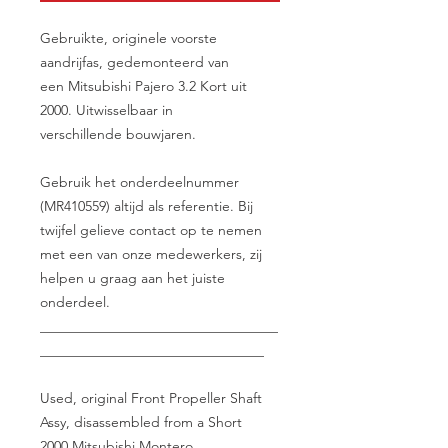
Gebruikte, originele voorste
aandrijfas, gedemonteerd van
een Mitsubishi Pajero 3.2 Kort uit
2000. Uitwisselbaar in
verschillende bouwjaren.
Gebruik het onderdeelnummer
(MR410559) altijd als referentie. Bij
twijfel gelieve contact op te nemen
met een van onze medewerkers, zij
helpen u graag aan het juiste
onderdeel.
__________________________________
________________________________
Used, original Front Propeller Shaft
Assy, disassembled from a Short
2000 Mitsubishi Montero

> **Task goal**: In the copy you write, the data above must appear exactly, with no pictures.

> **Task answer**:
Gebruikte, originele voorste
aandrijfas, gedemonteerd van
een Mitsubishi Pajero 3.2 Kort uit
2000. Uitwisselbaar in
verschillende bouwjaren.
Gebruik het onderdeelnummer
(MR410559) altijd als referentie. Bij
twijfel gelieve contact op te nemen
met een van onze medewerkers, zij
helpen u graag aan het juiste
onderdeel.
__________________________________
________________________________
Used, original Front Propeller Shaft
Assy, disassembled from a Short
2000 Mitsubishi Montero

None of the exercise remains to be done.